One clarification is perhaps in order.  Russell’s “philosophic materialism” is a technical term not to be confused with the epithet used by 21st-century creationists.  Russell explains the “materialism” of which he speaks above in the chapter on Marx of his book A History of Western Philosophy.

Anonymous said...

Writing of the assassination attempt on Rep. Gabrielle Giffords in Tucson, Arizona, on Jan. 8, which left six people dead and 14 wounded, some critically, the New York Times reported ("Doctors Say Giffords's Condition Points to Survival," New York Times, Jan. 12, 2011, A14):

"... members of the Westboro Baptist Church in Kansas ... have praised the shooting and plan to picket the funeral on Thursday of Christina Green, a 9-year-old victim, and a service on Friday for Judge John M. Roll of Federal District Court."

sbh said...

Actually teen pregnancy has gone down "since they took out prayer and Bible readings" from the schools.
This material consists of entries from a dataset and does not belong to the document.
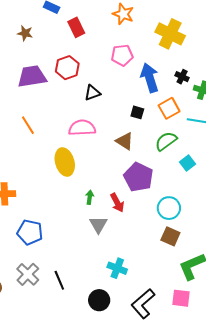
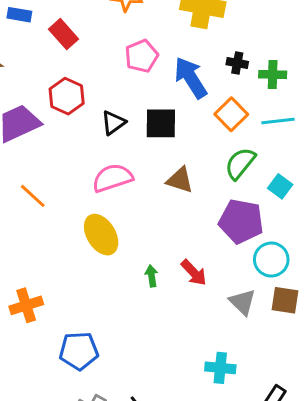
black square: (137, 112) -> (161, 123), moved, size x1.6
purple pentagon: (138, 177) -> (241, 221), moved
gray triangle: (98, 225) -> (242, 302), moved

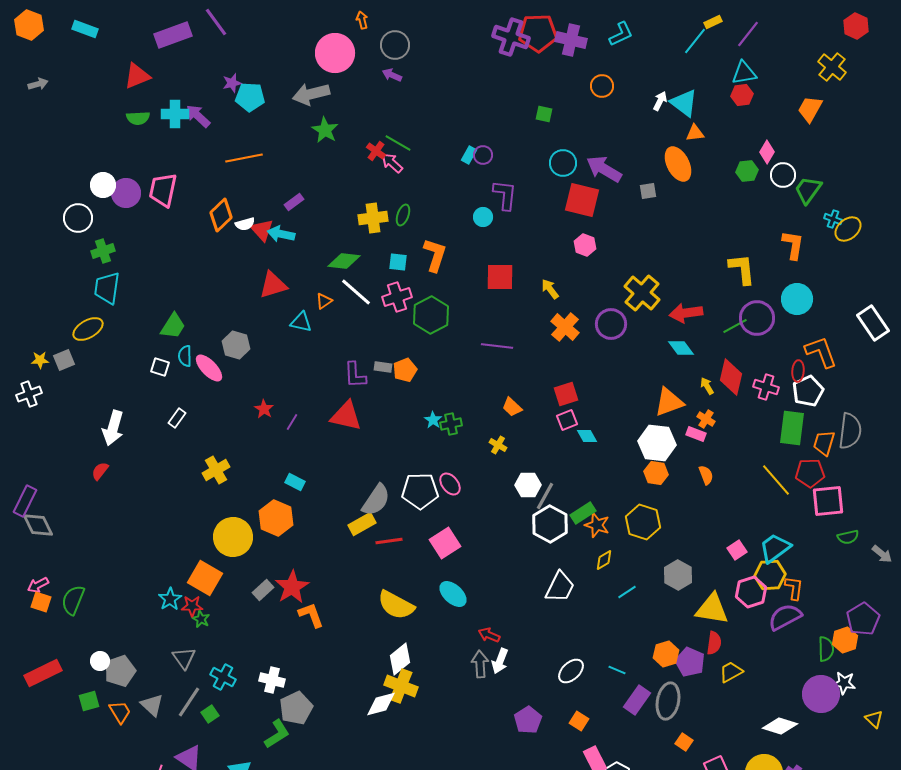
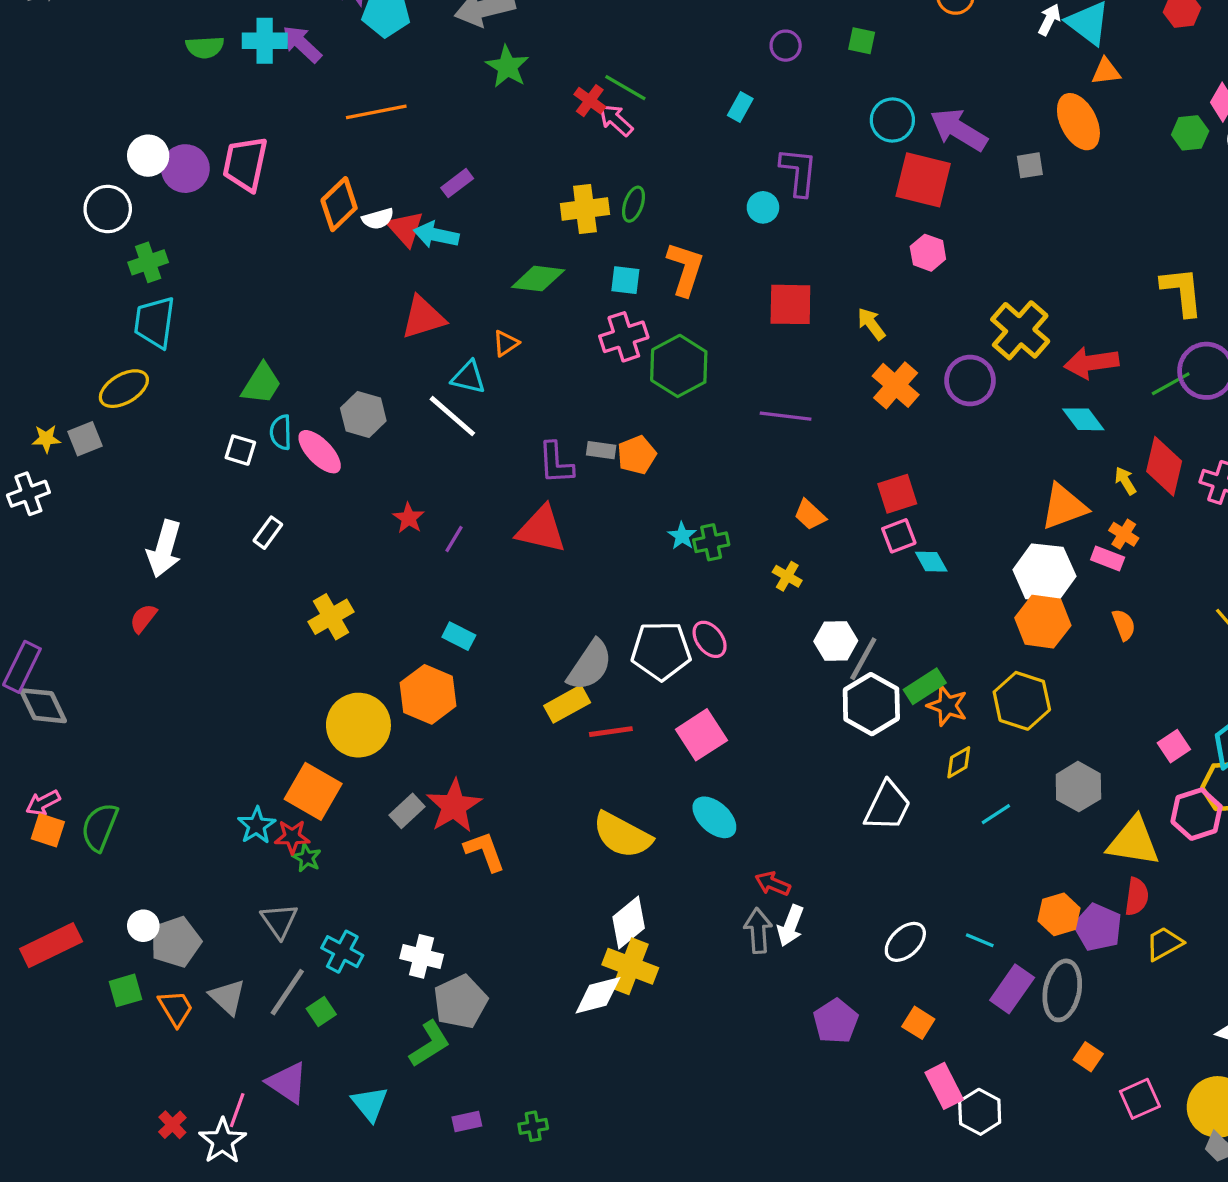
purple circle: (483, 155) -> (786, 46), moved
white line: (356, 292) -> (452, 416), moved
orange hexagon: (656, 473) -> (1043, 622), size x1.4

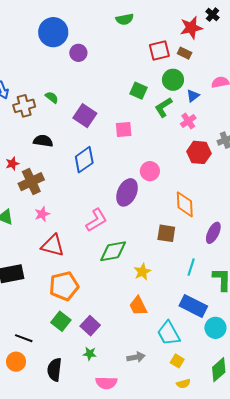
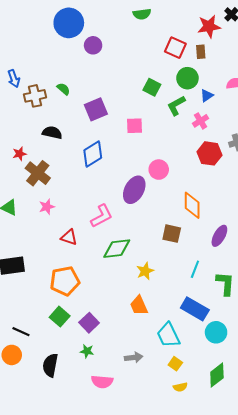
red square: (159, 50) -> (175, 48), turned 35
brown rectangle: (185, 53) -> (201, 52), turned 56
purple square: (85, 116) -> (96, 109), turned 30
brown cross: (31, 182) -> (38, 173), turned -30
red triangle: (53, 246) -> (69, 237), moved, size x0.7

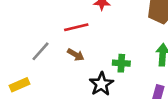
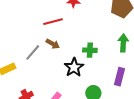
gray line: (40, 51) -> (33, 52), moved

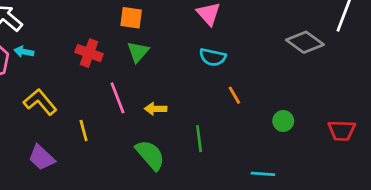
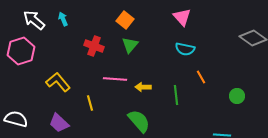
orange square: (131, 18) -> (125, 20), turned 30
cyan arrow: (24, 52) -> (63, 19), moved, turned 56
pink line: (118, 98) -> (115, 79), turned -65
green line: (199, 139) -> (176, 95), moved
It supposedly reached a high in the mid-fifties, when school districts around the nation were adding prayer and bible-reading to the curriculum in response to the red menace (the New York prayer the Supreme Court struck down was actually a recent innovation, not a long-established practice). And the rate has been declining ever since, though it's still quite high compared to more godless regions of the world.